We need a dose of PR to improve our municipal one-party states

04/09/2014, 01:47:35 PM

by Kevin Meagher

One of the unremarked parts of Alexis Jay’s shocking report into child sexual exploitation in Rotherham was her finding that the council’s scrutiny function had completely failed to do its job.

As in so many areas where a single party dominates the electoral landscape (Labour has 49 out of 63 seats on Rotherham council), responsibility for keeping tabs on the decisions of the council falls to councillors of the same party. The problem with this arrangement should be obvious enough.

Labour has controlled the town for 80 years. Even a bruising by-election campaign back in 2012, when it’s MP, Denis MacShane, was sent to jail for fiddling his expenses, did little to stop the Labour juggernaut, with current Labour MP, Sarah Champion, slotting in as his replacement.

It’s worth considering, however, that the Conservatives received 9.5 per cent of the votes back in June’s local elections, but won nothing for their trouble. ‘That’s how it works’ comes the unsympathetic reply, but the uncomfortable fact remains that big majorities in politics seldom create better administrations.

Rather than producing strong, outward-looking leaders who need to compete to succeed, stacking-up large majorities can result in fiefs run by complacent, inward-looking political hacks instead.

The effort needed to manage a large group absorbs political energy. Stymieing internal dissent becomes a preoccupation. There are only so many top jobs to gift to people, so cliques form. Back-biting begins. Fixing becomes a necessity.

In the interests of administrative efficiency, electoral fairness and voter engagement, a bit of competition can mix things up.

This is where the impulse of any political party to hoover-up seats and dominate all it surveys intersects messily with the need for good government and political plurality.

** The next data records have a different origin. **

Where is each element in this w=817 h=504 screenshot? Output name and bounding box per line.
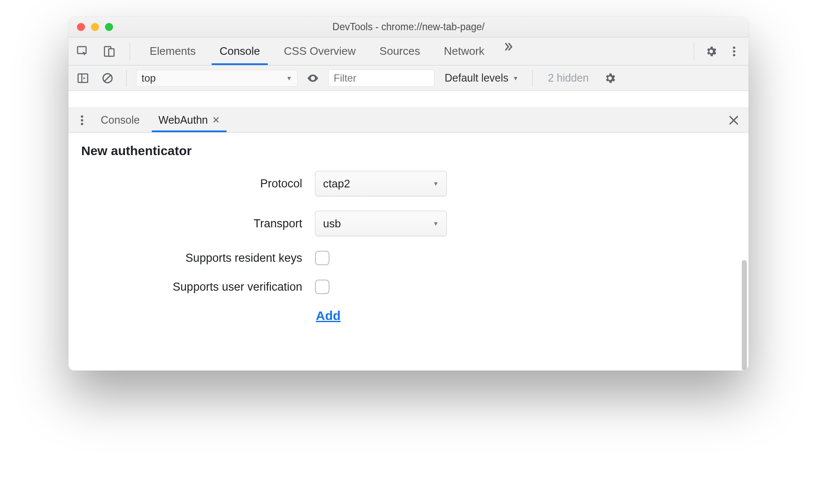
- clear-console-icon[interactable]: [98, 69, 117, 88]
- separator: [694, 43, 694, 60]
- more-tabs-icon[interactable]: [496, 37, 520, 56]
- settings-gear-icon[interactable]: [702, 42, 721, 61]
- log-levels-select[interactable]: Default levels ▼: [440, 72, 523, 84]
- drawer-tab-webauthn[interactable]: WebAuthn ✕: [149, 108, 229, 132]
- console-output-area[interactable]: [68, 91, 749, 108]
- protocol-value: ctap2: [323, 177, 350, 190]
- tab-elements[interactable]: Elements: [138, 37, 207, 65]
- drawer-kebab-icon[interactable]: [73, 111, 91, 130]
- kebab-menu-icon[interactable]: [725, 42, 743, 61]
- separator: [130, 43, 130, 60]
- devtools-window: DevTools - chrome://new-tab-page/: [68, 17, 749, 371]
- svg-point-3: [733, 46, 735, 49]
- main-tabstrip: Elements Console CSS Overview Sources Ne…: [68, 37, 749, 65]
- resident-keys-checkbox[interactable]: [315, 251, 329, 265]
- drawer-tabstrip: Console WebAuthn ✕: [68, 108, 749, 133]
- vertical-scrollbar[interactable]: [742, 260, 747, 371]
- console-settings-gear-icon[interactable]: [601, 69, 619, 88]
- svg-point-11: [81, 119, 83, 122]
- svg-line-9: [105, 75, 111, 81]
- separator: [532, 70, 533, 87]
- close-tab-icon[interactable]: ✕: [212, 115, 220, 126]
- chevron-down-icon: ▼: [433, 180, 439, 187]
- svg-point-5: [733, 54, 735, 57]
- new-authenticator-form: Protocol ctap2 ▼ Transport usb ▼ Support…: [81, 171, 447, 323]
- webauthn-panel: New authenticator Protocol ctap2 ▼ Trans…: [68, 133, 749, 371]
- drawer-close-icon[interactable]: [723, 111, 744, 130]
- console-filter-input[interactable]: [328, 70, 434, 87]
- user-verification-label: Supports user verification: [81, 280, 302, 294]
- window-title: DevTools - chrome://new-tab-page/: [68, 21, 749, 33]
- add-button[interactable]: Add: [316, 309, 340, 323]
- execution-context-select[interactable]: top ▼: [136, 70, 298, 87]
- drawer-tab-console[interactable]: Console: [91, 108, 149, 132]
- tab-css-overview[interactable]: CSS Overview: [272, 37, 368, 65]
- titlebar: DevTools - chrome://new-tab-page/: [68, 17, 749, 37]
- console-filter-bar: top ▼ Default levels ▼ 2 hidden: [68, 65, 749, 91]
- device-toggle-icon[interactable]: [100, 42, 119, 61]
- protocol-select[interactable]: ctap2 ▼: [315, 171, 447, 196]
- separator: [126, 70, 127, 87]
- hidden-messages-count[interactable]: 2 hidden: [542, 72, 595, 84]
- execution-context-value: top: [142, 72, 156, 84]
- protocol-label: Protocol: [81, 177, 302, 190]
- chevron-down-icon: ▼: [286, 75, 292, 82]
- svg-rect-2: [109, 48, 114, 56]
- transport-select[interactable]: usb ▼: [315, 211, 447, 236]
- chevron-down-icon: ▼: [513, 75, 519, 82]
- window-minimize-button[interactable]: [91, 23, 99, 31]
- tab-console[interactable]: Console: [207, 37, 272, 65]
- transport-value: usb: [323, 217, 341, 230]
- main-tabs: Elements Console CSS Overview Sources Ne…: [138, 37, 686, 65]
- live-expression-eye-icon[interactable]: [304, 69, 322, 88]
- svg-rect-0: [78, 46, 86, 53]
- inspect-element-icon[interactable]: [74, 42, 92, 61]
- svg-rect-6: [78, 74, 88, 82]
- window-zoom-button[interactable]: [105, 23, 113, 31]
- svg-point-12: [81, 123, 83, 125]
- user-verification-checkbox[interactable]: [315, 280, 329, 294]
- tab-sources[interactable]: Sources: [368, 37, 432, 65]
- console-sidebar-toggle-icon[interactable]: [74, 69, 92, 88]
- transport-label: Transport: [81, 217, 302, 230]
- svg-point-4: [733, 50, 735, 53]
- tab-network[interactable]: Network: [432, 37, 496, 65]
- traffic-lights: [68, 23, 113, 31]
- drawer-tab-label: Console: [101, 114, 140, 126]
- resident-keys-label: Supports resident keys: [81, 252, 302, 265]
- panel-heading: New authenticator: [81, 144, 736, 158]
- chevron-down-icon: ▼: [433, 220, 439, 227]
- svg-point-10: [81, 115, 83, 118]
- log-levels-label: Default levels: [445, 72, 508, 84]
- drawer-tab-label: WebAuthn: [159, 114, 208, 126]
- window-close-button[interactable]: [77, 23, 85, 31]
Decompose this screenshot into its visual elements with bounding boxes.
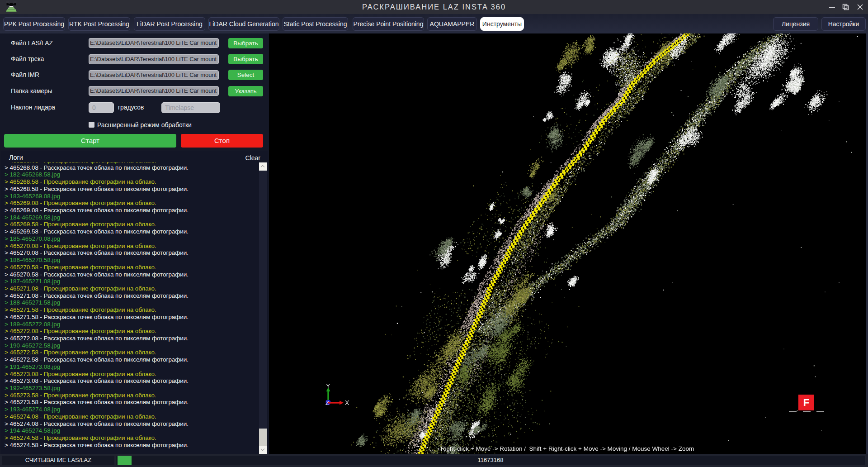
svg-text:X: X: [345, 399, 349, 406]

However, rather than try to remedy the situation with a move to full-blown proportional representation, which would shatter the valuable link between politician and local community, there is a simple hybrid reform to level the playing field a bit that could be applied to larger, three-member ward unitary councils.

Two seats in each ward should be contested on the usual first-past-the-post system with the remaining third of council seats allotted on the basis of parties’ share of the vote across the borough. (In Rotherham, this would leave the Tories with six seats out of sixty-three).

This would be fairer, energise the local political culture, create some useful political competition and lead to better scrutiny of council decisions. At the very least, it would force governing parties to up their game.

After all, Rotherham shows us what happens when that doesn’t happen.